Modern yaşamın dayattığı hızlı ve işlenmiş gıda alışkanlıklarının sağlığımızı tehdit ettiği günümüzde, çözümün aslında yüzlerce yıldır yanı başımızda, kendi mutfağımızda olduğu ortaya çıktı. Acıbadem Eskişehir Hastanesi Beslenme ve Diyet Uzmanı Ekin Sayer, Türk mutfağının kadim lezzetlerinin doğru tüketildiğinde adeta bir "koruyucu hekimlik" görevi gördüğünü belirterek, sofralarımızdaki gizli şifa kaynaklarını tek tek açıkladı.
KALBİNİZİN EN YAKIN DOSTU: ZEYTİNYAĞLILAR
Akdeniz diyetinin temel taşı olan zeytinyağlıların sadece birer hafif lezzet olmadığını vurgulayan Diyetisyen Sayer, "Yapılan çalışmalar, düzenli zeytinyağı tüketiminin kötü kolesterolü (LDL) düşürmeye, iyi kolesterolü (HDL) ise yükseltmeye destek olduğunu göstermektedir.
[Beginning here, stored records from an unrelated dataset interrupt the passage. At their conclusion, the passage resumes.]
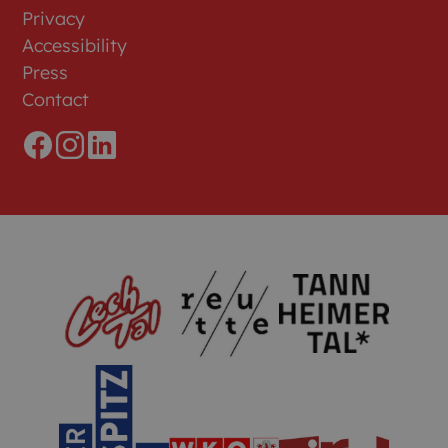
Privacy
Accessibility
Press
Contact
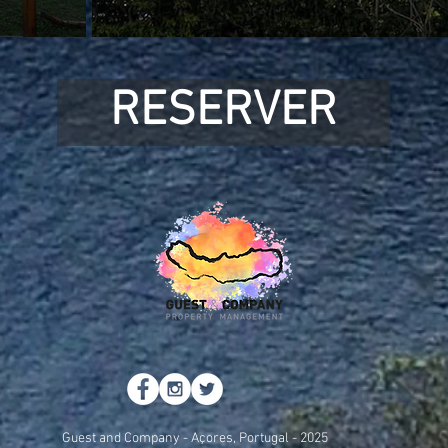
RESERVER
Guest and Company - Açores, Portugal - 2025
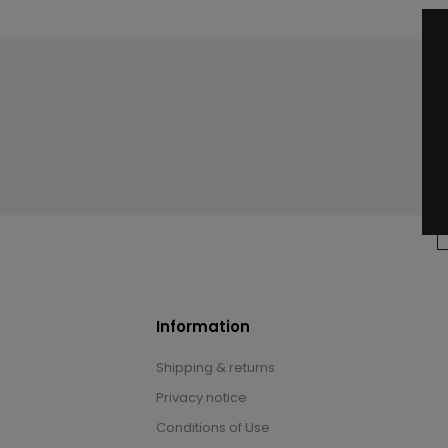
Information
Shipping & returns
Privacy notice
Conditions of Use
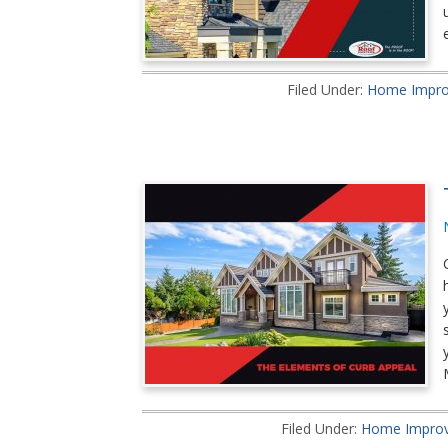
Filed Under:
Home Impr
Filed Under:
Home Impro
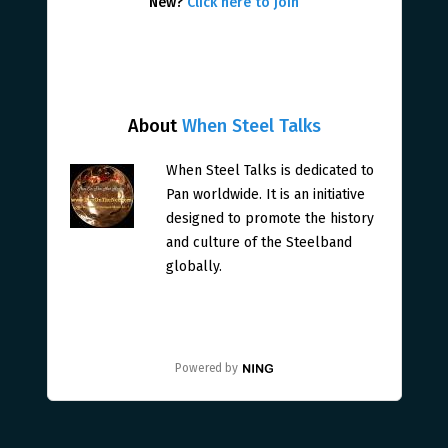
New?
Click here to join
About
When Steel Talks
When Steel Talks is dedicated to
Pan worldwide. It is an initiative
designed to promote the history
and culture of the Steelband
globally.
Powered by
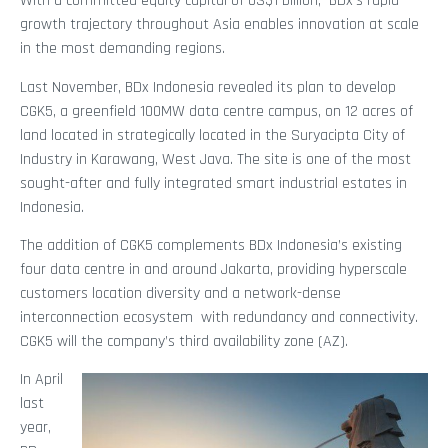
With a committed equity capital of US$1 billion, BDx’s rapid
growth trajectory throughout Asia enables innovation at scale
in the most demanding regions.
Last November, BDx Indonesia revealed its plan to develop
CGK5, a greenfield 100MW data centre campus, on 12 acres of
land located in strategically located in the Suryacipta City of
Industry in Karawang, West Java. The site is one of the most
sought-after and fully integrated smart industrial estates in
Indonesia.
The addition of CGK5 complements BDx Indonesia’s existing
four data centre in and around Jakarta, providing hyperscale
customers location diversity and a network-dense
interconnection ecosystem with redundancy and connectivity.
CGK5 will the company’s third availability zone (AZ).
In April
last
year,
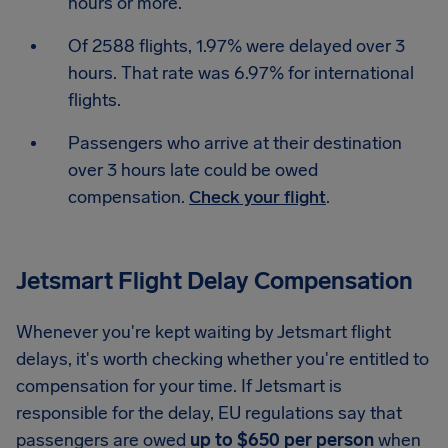
hours or more.
Of 2588 flights, 1.97% were delayed over 3
hours. That rate was 6.97% for international
flights.
Passengers who arrive at their destination
over 3 hours late could be owed
compensation.
Check your flight
.
Jetsmart Flight Delay Compensation
Whenever you're kept waiting by Jetsmart flight
delays, it's worth checking whether you're entitled to
compensation for your time. If Jetsmart is
responsible for the delay, EU regulations say that
passengers are owed
up to $650 per person
when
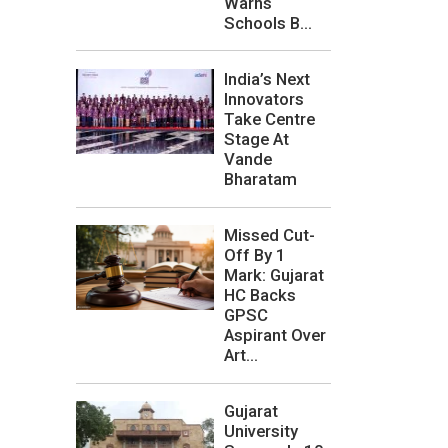
Warns
Schools B...
India’s Next
Innovators
Take Centre
Stage At
Vande
Bharatam
Missed Cut-
Off By 1
Mark: Gujarat
HC Backs
GPSC
Aspirant Over
Art...
Gujarat
University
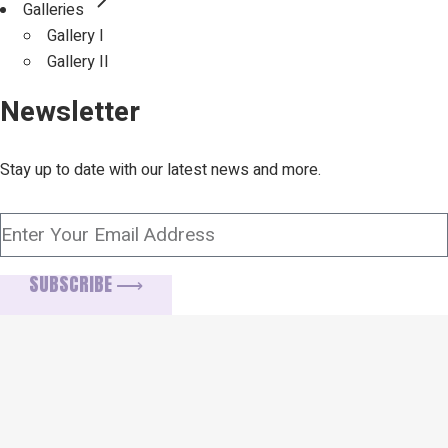
Galleries
Gallery I
Gallery II
Newsletter
Stay up to date with our latest news and more.
SUBSCRIBE ⟶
Enginardan yaprak sarmaya kadar uzanan zeytinyağlı kültürü, sofralarımızda bir şifa kaynağıdır" diyerek kalp ve damar sağlığı için önemine dikkat çekti.
BAĞIŞIKLIĞIN SIRRI BAĞIRSAKTA GİZLİ: FERMENTE GÜCÜ
"Bağırsak sağlığının anahtarı fermente gıdalardır" diyen Sayer, geleneksel mutfağımızın vazgeçilmezleri olan yoğurt, ayran, tarhana ve özellikle turşunun önemini vurguladı. Bu gıdaların içerdiği zengin probiyotikler sayesinde bağırsak florasını güçlendirdiğini belirten uzman, "Güçlü bir bağırsak florası, bağışıklık sisteminin temelini oluşturur. Bilimsel çalışmalar, probiyotiklerin sindirim sorunlarını azalttığını, bağışıklığı güçlendirdiğini ve hatta ruh halini olumlu yönde etkileyebildiğini ortaya koyuyor" dedi.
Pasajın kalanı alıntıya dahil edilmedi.